▶ **Exercise brief**
Wherever "Demand" turns up in the entries, copy out the line that holds it.

▶ **Exercise data**
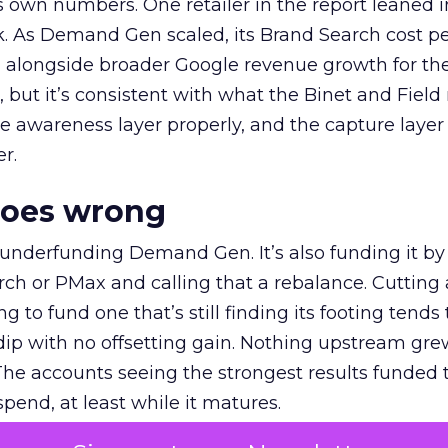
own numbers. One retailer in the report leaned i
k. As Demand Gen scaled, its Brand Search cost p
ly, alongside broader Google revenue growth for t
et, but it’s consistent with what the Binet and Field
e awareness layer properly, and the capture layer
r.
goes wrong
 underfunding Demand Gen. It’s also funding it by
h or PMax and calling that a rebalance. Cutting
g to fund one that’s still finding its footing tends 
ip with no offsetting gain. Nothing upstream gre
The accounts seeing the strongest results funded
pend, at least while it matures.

---

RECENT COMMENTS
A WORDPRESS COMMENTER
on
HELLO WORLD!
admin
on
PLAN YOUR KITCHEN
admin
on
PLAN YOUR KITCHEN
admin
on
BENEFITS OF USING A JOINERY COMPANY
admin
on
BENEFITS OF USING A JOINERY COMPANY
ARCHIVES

---

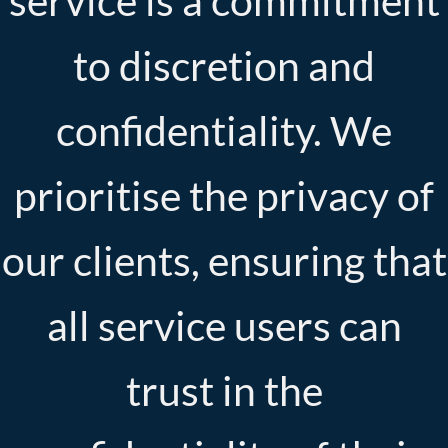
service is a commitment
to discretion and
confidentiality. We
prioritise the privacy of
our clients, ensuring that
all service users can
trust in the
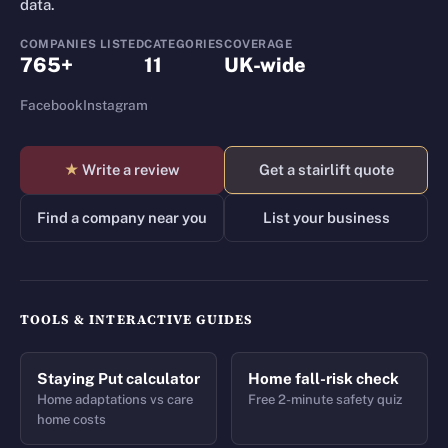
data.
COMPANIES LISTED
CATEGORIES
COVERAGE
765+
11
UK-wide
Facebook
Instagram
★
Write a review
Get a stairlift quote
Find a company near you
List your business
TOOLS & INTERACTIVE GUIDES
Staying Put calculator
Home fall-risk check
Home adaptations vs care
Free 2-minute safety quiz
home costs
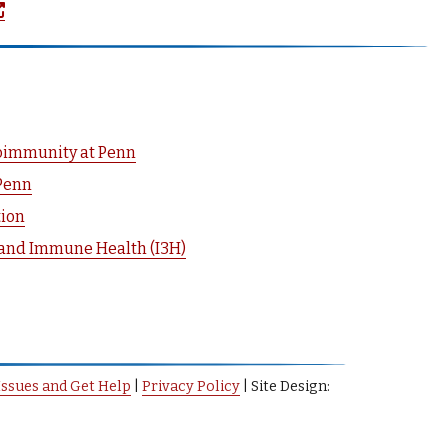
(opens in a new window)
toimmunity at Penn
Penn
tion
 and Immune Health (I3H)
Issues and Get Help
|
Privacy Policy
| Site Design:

▶ **Reply**
k. As Demand Gen scaled, its Brand Search cost p
 underfunding Demand Gen. It’s also funding it by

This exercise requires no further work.